(REQUIREMENT): Could you repeat the listing exactly, leaving out the pictures?

(RECORDS):

..............................

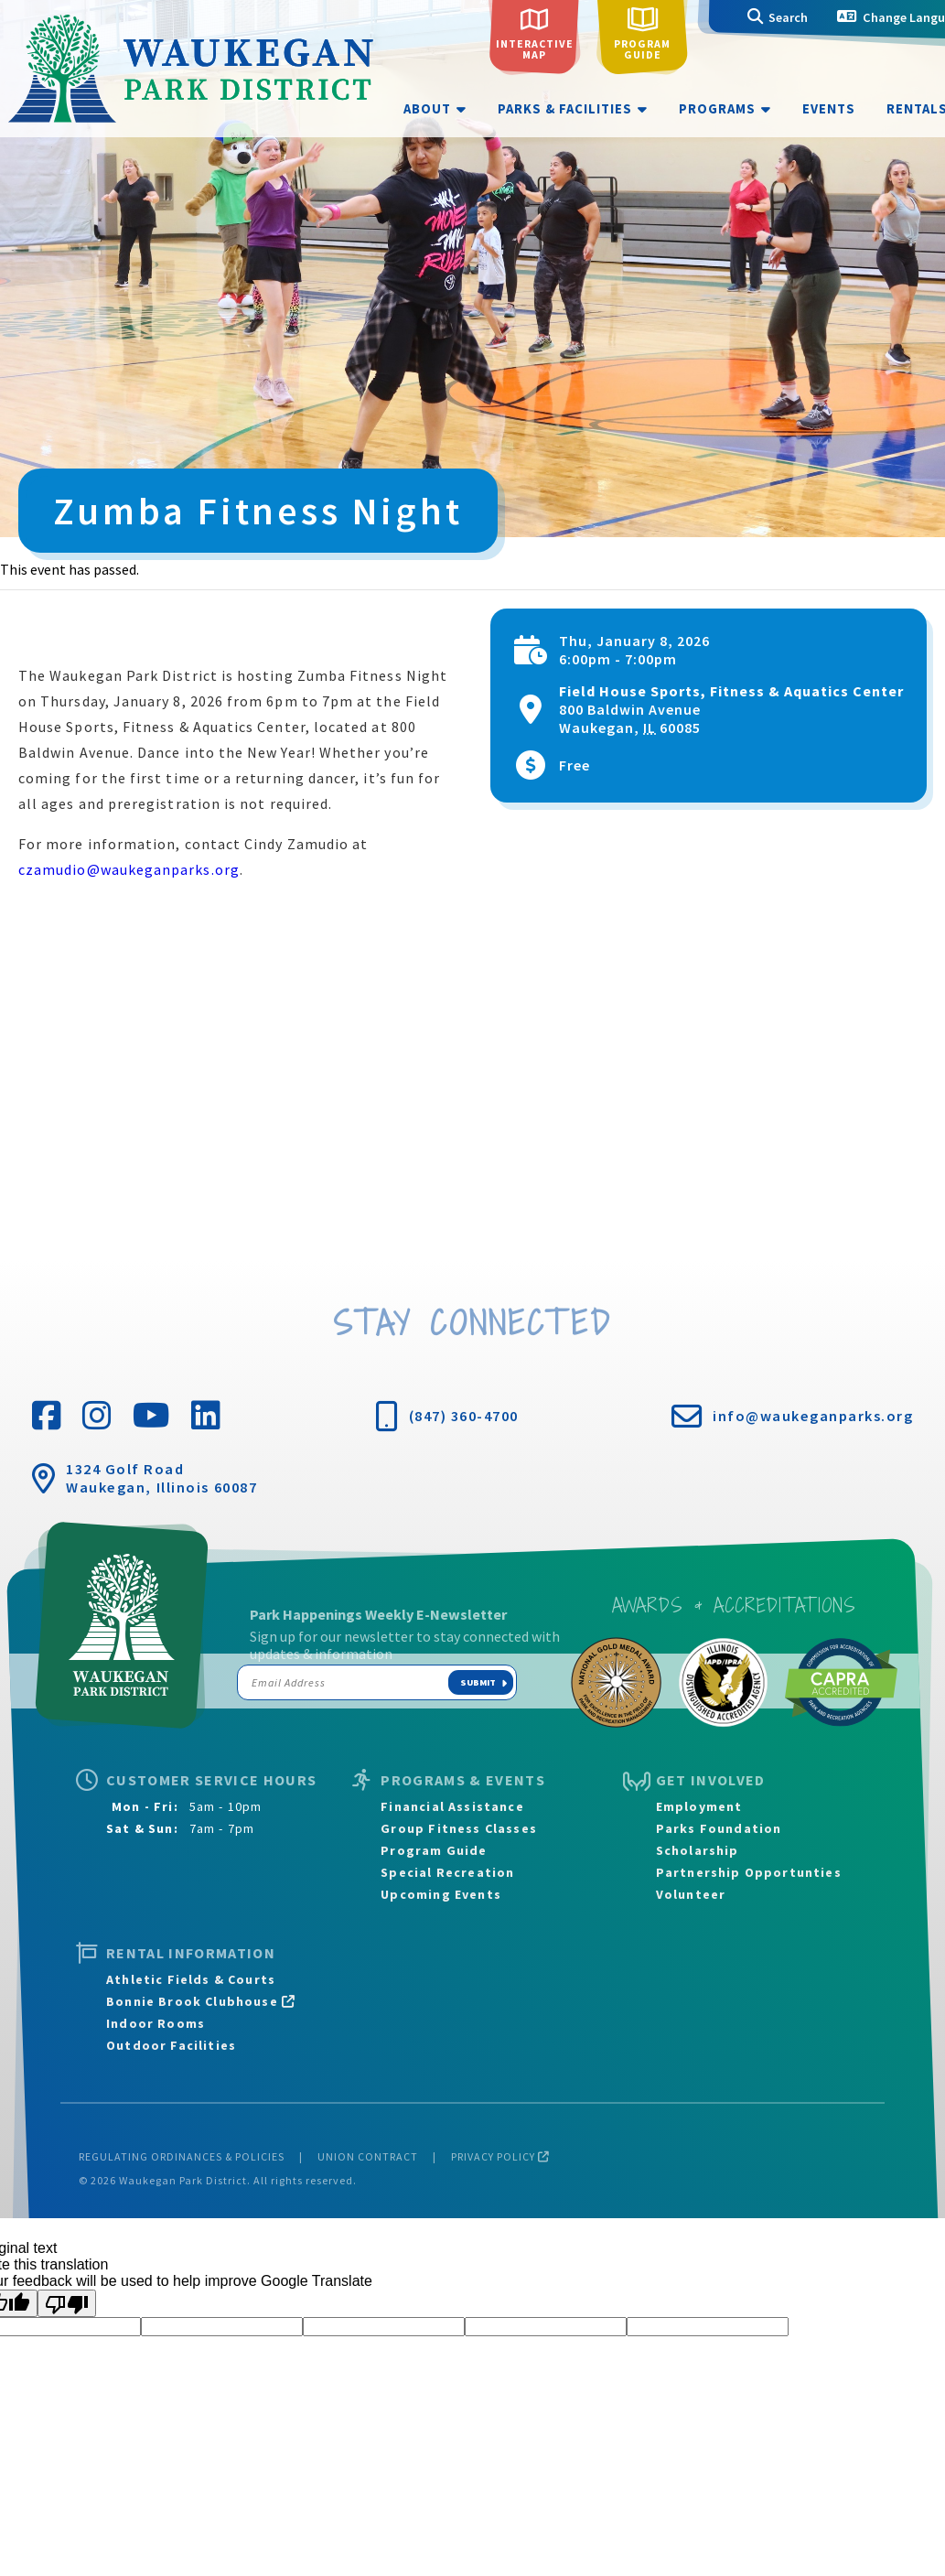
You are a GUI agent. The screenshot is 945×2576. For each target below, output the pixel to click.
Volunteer (691, 1894)
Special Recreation (447, 1872)
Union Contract (367, 2156)
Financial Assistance (452, 1806)
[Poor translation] (67, 2303)
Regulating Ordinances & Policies (182, 2156)
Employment (699, 1806)
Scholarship (697, 1850)
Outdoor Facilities (171, 2045)
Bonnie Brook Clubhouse (200, 2001)
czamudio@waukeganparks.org (129, 869)
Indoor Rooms (155, 2023)
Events (828, 109)
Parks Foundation (719, 1828)
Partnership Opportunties (749, 1872)
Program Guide (434, 1850)
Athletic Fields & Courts (190, 1979)
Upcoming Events (441, 1894)
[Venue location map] (472, 1082)
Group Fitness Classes (459, 1828)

..............................

(SOLUTION FOR THIS PROBLEM):
You are a GUI agent. The screenshot is 945×2576. For each target below, output the pixel to click.
Volunteer (691, 1894)
Special Recreation (447, 1872)
Union Contract (367, 2156)
Financial Assistance (452, 1806)
[Poor translation] (67, 2303)
Regulating Ordinances & Policies (182, 2156)
Employment (699, 1806)
Scholarship (697, 1850)
Outdoor Facilities (171, 2045)
Bonnie Brook Clubhouse (200, 2001)
czamudio@waukeganparks.org (129, 869)
Indoor Rooms (155, 2023)
Events (828, 109)
Parks Foundation (719, 1828)
Partnership Opportunties (749, 1872)
Program Guide (434, 1850)
Athletic Fields & Courts (190, 1979)
Upcoming Events (441, 1894)
[Venue location map] (472, 1082)
Group Fitness Classes (459, 1828)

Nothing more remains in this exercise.